Can anyone tell me a brand thats undenatured, other than cnp?


----------



## 3752 (Jan 7, 2005)

Moscos said:


> sorry Pscarb,
> 
> i have feelings to.and i was called a moron.


 yes you are correct and this applies to others baiting you


----------



## myprotein (May 15, 2004)

Gumball said:


> Myprotein gunk.


Hi,

We can assure you our products are not "gunk" and are as high quality as any other leading brand.

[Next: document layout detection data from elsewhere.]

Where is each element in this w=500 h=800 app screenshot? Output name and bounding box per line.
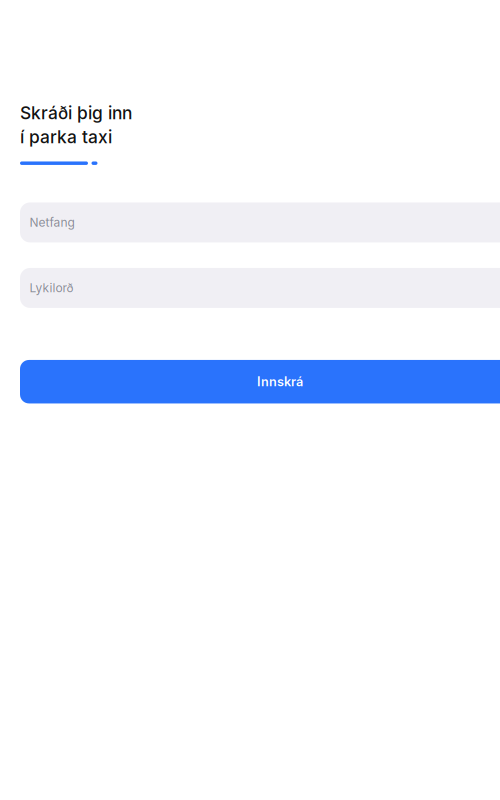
staticText: Skráði þig inn xyxy=(20,102,132,124)
staticText: í parka taxi xyxy=(20,126,112,148)
staticText: Lykilorð xyxy=(30,281,74,295)
staticText: Netfang xyxy=(30,215,74,230)
button[interactable]: Lykilorð xyxy=(20,268,500,308)
staticText: Innskrá xyxy=(257,374,303,389)
button[interactable]: Netfang xyxy=(20,202,500,242)
button[interactable]: Innskrá xyxy=(20,360,500,403)
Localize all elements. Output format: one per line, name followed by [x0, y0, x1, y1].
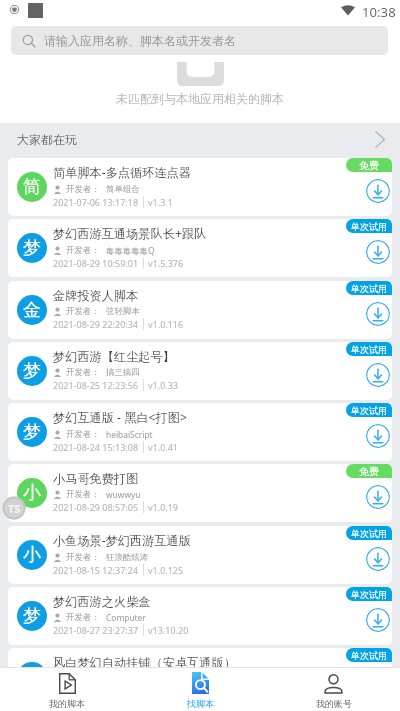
button[interactable]: 金	[8, 281, 392, 339]
button[interactable]: 梦	[8, 403, 392, 461]
staticText: 免费	[359, 465, 379, 478]
staticText: 大家都在玩	[17, 132, 77, 147]
staticText: v1.0.125	[148, 564, 184, 576]
button[interactable]: Download	[366, 179, 390, 203]
staticText: 2021-08-15 12:37:24	[53, 564, 139, 576]
staticText: 免费	[359, 159, 379, 172]
button[interactable]: Download	[366, 363, 390, 387]
staticText: 梦	[23, 605, 41, 628]
staticText: 2021-08-24 15:13:08	[53, 441, 139, 453]
staticText: v1.0.116	[148, 318, 184, 330]
staticText: 简	[23, 176, 41, 199]
button[interactable]: 梦	[8, 587, 392, 645]
staticText: 梦	[23, 421, 41, 444]
button[interactable]: 梦	[8, 219, 392, 277]
staticText: 毒毒毒毒毒Q	[106, 245, 155, 256]
button[interactable]: Assistive touch	[2, 496, 26, 520]
staticText: 单次试用	[351, 344, 387, 355]
staticText: 请输入应用名称、脚本名或开发者名	[44, 33, 236, 48]
button[interactable]: 小	[8, 526, 392, 584]
staticText: 2021-07-06 13:17:18	[53, 196, 139, 208]
staticText: 小马哥免费打图	[53, 471, 139, 486]
button[interactable]: Download	[366, 240, 390, 264]
staticText: 10:38	[362, 3, 396, 21]
staticText: 开发者：	[66, 184, 100, 195]
staticText: 梦幻西游【红尘起号】	[53, 349, 175, 364]
staticText: v1.5.376	[148, 257, 184, 269]
button[interactable]: Download	[366, 485, 390, 509]
button[interactable]: 大家都在玩	[0, 123, 400, 158]
staticText: Computer	[106, 612, 146, 623]
staticText: 开发者：	[66, 245, 100, 256]
staticText: 2021-08-25 12:23:56	[53, 379, 139, 391]
staticText: 金	[23, 299, 41, 322]
staticText: v1.0.19	[148, 501, 178, 513]
staticText: 单次试用	[351, 405, 387, 416]
staticText: 开发者：	[66, 612, 100, 623]
staticText: v1.3.1	[148, 196, 173, 208]
button[interactable]: Download	[366, 608, 390, 632]
staticText: 开发者：	[66, 552, 100, 563]
staticText: TS	[8, 501, 21, 516]
staticText: 单次试用	[351, 528, 387, 539]
staticText: 单次试用	[351, 221, 387, 232]
staticText: v13.10.20	[148, 624, 189, 636]
staticText: 2021-08-29 08:57:05	[53, 501, 139, 513]
staticText: 单次试用	[351, 283, 387, 294]
button[interactable]: Download	[366, 302, 390, 326]
button[interactable]: 找脚本	[134, 668, 267, 711]
staticText: 开发者：	[66, 367, 100, 378]
button[interactable]: Download	[366, 547, 390, 571]
button[interactable]: 简	[8, 158, 392, 216]
button[interactable]: 我的账号	[267, 668, 400, 711]
staticText: 梦幻西游互通场景队长+跟队	[53, 225, 207, 242]
button[interactable]: 风	[8, 648, 392, 667]
button[interactable]: 请输入应用名称、脚本名或开发者名	[11, 26, 388, 55]
staticText: 梦幻互通版 - 黑白<打图>	[53, 409, 187, 426]
staticText: 开发者：	[66, 489, 100, 500]
staticText: 梦幻西游之火柴盒	[53, 594, 151, 609]
staticText: 小	[23, 544, 41, 567]
staticText: 我的脚本	[49, 698, 85, 709]
staticText: 2021-08-29 22:20:34	[53, 318, 139, 330]
staticText: 梦	[23, 360, 41, 383]
staticText: 开发者：	[66, 306, 100, 317]
button[interactable]: 小	[8, 464, 392, 522]
staticText: v1.0.41	[148, 441, 178, 453]
staticText: 小	[23, 482, 41, 505]
staticText: wuwwyu	[106, 489, 141, 500]
staticText: 风白梦幻自动挂铺（安卓互通版）	[53, 655, 236, 667]
staticText: 2021-08-29 10:59:01	[53, 257, 139, 269]
staticText: heibaiScript	[106, 429, 153, 440]
staticText: 我的账号	[316, 698, 352, 709]
staticText: 金牌投资人脚本	[53, 288, 139, 303]
staticText: 未匹配到与本地应用相关的脚本	[116, 91, 284, 106]
staticText: 狂浪酷炫涛	[106, 552, 148, 563]
staticText: 2021-08-27 23:27:37	[53, 624, 139, 636]
staticText: v1.0.33	[148, 379, 178, 391]
staticText: 开发者：	[66, 429, 100, 440]
staticText: 梦	[23, 237, 41, 260]
staticText: 简单组合	[106, 184, 140, 195]
staticText: 搞三搞四	[106, 367, 140, 378]
staticText: 单次试用	[351, 650, 387, 661]
button[interactable]: 我的脚本	[0, 668, 134, 711]
button[interactable]: Download	[366, 424, 390, 448]
staticText: 简单脚本-多点循环连点器	[53, 164, 191, 181]
button[interactable]: 梦	[8, 342, 392, 400]
staticText: 找脚本	[187, 698, 214, 709]
staticText: 弦轻脚本	[106, 306, 140, 317]
staticText: 单次试用	[351, 589, 387, 600]
staticText: 小鱼场景-梦幻西游互通版	[53, 532, 191, 549]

If they are good enough for the likes of James Llewellin, England RFU, Jimmy Marku, London Irish who are all performing at the highest level then they are certainly not "gunk".

We of course appreciate your opinion, but stating they are "gunk" is simply not true.

Regards,

MP Sales


----------



## Jake H (Oct 31, 2008)

i use bulkpowders 80% unflavoured whey isolate. Works for me if you mind drinking a watered down milk solution lol. Very cheep though...


----------



## albie (Mar 16, 2007)

Gumball said:


> I get CNP cause I trust the company, I don't get digestion and skin problems with it and they also do alot for the bodybuilding community.
> 
> Extreme would probably be my second choice followed by Phd, you'd never catch me using Myprotein *gunk*.


 :confused1: Based on.......


----------



## Simon m (Apr 3, 2008)

You cannot call MP products "Gunk". For one that insults all of those people, me included, who have purchased their products and more importantly it's complete rubbish.

MP may not be the most innovative of companies, but they sell good, solid products.


----------



## Guest (Nov 18, 2008)

as myprotein say if its good enough for james llewllin (sp) its good enough for me...

i wouldn't say they are not innovative didn't they win young company of the year or something like that a while back... before my protein came along many people hadnt heard of bulk powders.

i think their pre made products could be a bit cheaper compared to the branded (hyped) products... for example my protein weight gain is the same price as cnp pro mass.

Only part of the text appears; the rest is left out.